--- Data provided ---
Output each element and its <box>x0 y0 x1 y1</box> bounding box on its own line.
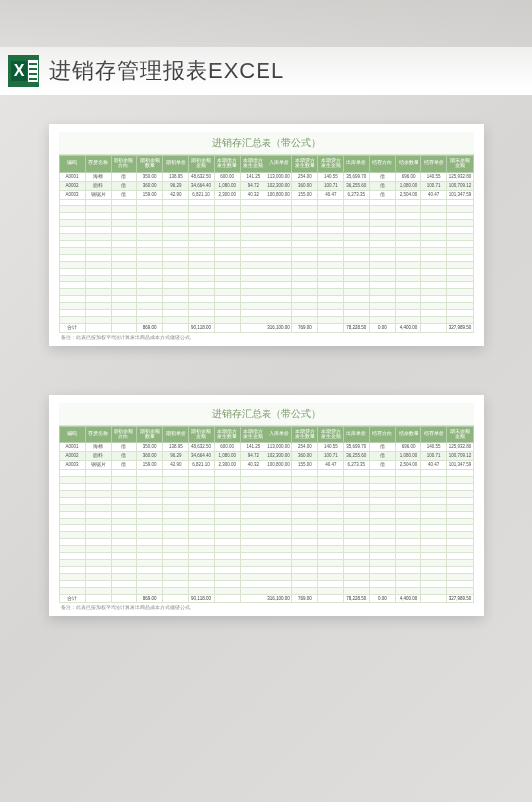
table-cell: 借 <box>369 460 395 469</box>
excel-icon: X <box>8 55 39 87</box>
total-cell: 0.00 <box>369 323 395 332</box>
table-cell: 40.47 <box>318 460 343 469</box>
total-cell <box>163 594 189 602</box>
table-cell: 155.00 <box>292 460 318 469</box>
table-cell: 94.72 <box>240 181 266 190</box>
table-cell: 100.71 <box>421 181 447 190</box>
table-cell: 6,273.35 <box>343 190 369 199</box>
empty-row <box>59 483 473 490</box>
empty-row <box>59 566 473 573</box>
column-header: 入库单价 <box>266 426 292 442</box>
empty-row <box>59 275 473 281</box>
table-cell: 35,699.70 <box>343 172 369 181</box>
empty-row <box>59 573 473 580</box>
column-header: 期初余额金额 <box>189 426 214 442</box>
table-cell: 海棉 <box>85 442 111 451</box>
table-cell: 借 <box>111 181 136 190</box>
total-cell: 327,989.50 <box>447 323 473 332</box>
table-cell: 94.72 <box>240 451 266 460</box>
table-cell: 140.55 <box>421 442 447 451</box>
table-cell: 140.55 <box>421 172 447 181</box>
table-cell: 138.95 <box>163 172 189 181</box>
column-header: 本期贷方发生金额 <box>318 426 343 442</box>
empty-row <box>59 309 473 316</box>
table-cell: 360.00 <box>292 181 318 190</box>
table-cell: 35,699.70 <box>343 442 369 451</box>
table-cell: A0001 <box>59 442 85 451</box>
empty-row <box>59 281 473 288</box>
table-cell: 113,000.00 <box>266 442 292 451</box>
table-cell: 155.00 <box>292 190 318 199</box>
table-cell: 钢锯片 <box>85 460 111 469</box>
table-cell: 1,080.00 <box>395 181 420 190</box>
table-cell: 100,709.12 <box>447 451 473 460</box>
table-cell: A0002 <box>59 181 85 190</box>
empty-row <box>59 233 473 240</box>
empty-row <box>59 205 473 212</box>
excel-icon-letter: X <box>11 61 27 81</box>
table-cell: 101,347.59 <box>447 460 473 469</box>
table-cell: 360.00 <box>137 451 163 460</box>
empty-row <box>59 497 473 504</box>
table-cell: 48,632.50 <box>189 172 214 181</box>
total-cell: 769.00 <box>292 594 318 602</box>
table-cell: 113,000.00 <box>266 172 292 181</box>
table-cell: 696.00 <box>395 172 420 181</box>
total-cell: 869.00 <box>137 323 163 332</box>
column-header: 本期借方发生数量 <box>214 156 240 173</box>
total-cell <box>240 323 266 332</box>
footnote: 备注：此表已按加权平均法计算发出商品成本方式做链公式。 <box>59 603 474 610</box>
total-cell: 4,400.00 <box>395 323 420 332</box>
table-cell: 借 <box>369 190 395 199</box>
table-cell: 面料 <box>85 451 111 460</box>
column-header: 本期借方发生金额 <box>240 156 266 173</box>
table-cell: 1,080.00 <box>214 451 240 460</box>
total-cell: 316,100.00 <box>266 323 292 332</box>
table-cell: 159.00 <box>137 460 163 469</box>
column-header: 结存单价 <box>421 156 447 173</box>
total-row: 合计869.0090,118.00316,100.00769.0078,228.… <box>59 323 473 332</box>
total-cell <box>318 594 343 602</box>
table-cell: 100.71 <box>318 451 343 460</box>
table-cell: 借 <box>111 172 136 181</box>
table-cell: 125,932.80 <box>447 172 473 181</box>
table-cell: 42.90 <box>163 190 189 199</box>
table-cell: 360.00 <box>137 181 163 190</box>
column-header: 期末余额金额 <box>447 156 473 173</box>
table-cell: 借 <box>369 181 395 190</box>
table-cell: 96.29 <box>163 451 189 460</box>
empty-row <box>59 476 473 483</box>
empty-row <box>59 247 473 254</box>
sheet-preview-2: 进销存汇总表（带公式） 编码存货名称期初余额方向期初余额数量期初单价期初余额金额… <box>49 395 484 616</box>
empty-row <box>59 587 473 594</box>
empty-row <box>59 240 473 247</box>
column-header: 结存方向 <box>369 156 395 173</box>
column-header: 出库单价 <box>343 156 369 173</box>
table-cell: A0001 <box>59 172 85 181</box>
total-label: 合计 <box>59 594 85 602</box>
table-cell: 696.00 <box>395 442 420 451</box>
table-cell: 借 <box>369 451 395 460</box>
column-header: 期初余额方向 <box>111 426 136 442</box>
empty-row <box>59 302 473 309</box>
table-cell: 138.95 <box>163 442 189 451</box>
table-cell: 102,300.00 <box>266 451 292 460</box>
total-cell <box>421 594 447 602</box>
total-cell <box>318 323 343 332</box>
empty-row <box>59 524 473 531</box>
total-cell: 4,400.00 <box>395 594 420 602</box>
table-cell: A0003 <box>59 190 85 199</box>
empty-row <box>59 559 473 566</box>
table-cell: 100,800.00 <box>266 190 292 199</box>
column-header: 存货名称 <box>85 426 111 442</box>
table-cell: 254.00 <box>292 172 318 181</box>
total-cell <box>421 323 447 332</box>
table-cell: 40.47 <box>421 190 447 199</box>
table-row: A0002面料借360.0096.2934,664.401,080.0094.7… <box>59 181 473 190</box>
column-header: 本期借方发生数量 <box>214 426 240 442</box>
table-cell: 140.55 <box>318 442 343 451</box>
summary-table: 编码存货名称期初余额方向期初余额数量期初单价期初余额金额本期借方发生数量本期借方… <box>59 155 474 333</box>
table-cell: 6,273.35 <box>343 460 369 469</box>
table-cell: 350.00 <box>137 172 163 181</box>
table-cell: 借 <box>369 172 395 181</box>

--- What is required ---
How many lines above contain the word "excel"? Answer with the number alone.

--- Written answer ---
2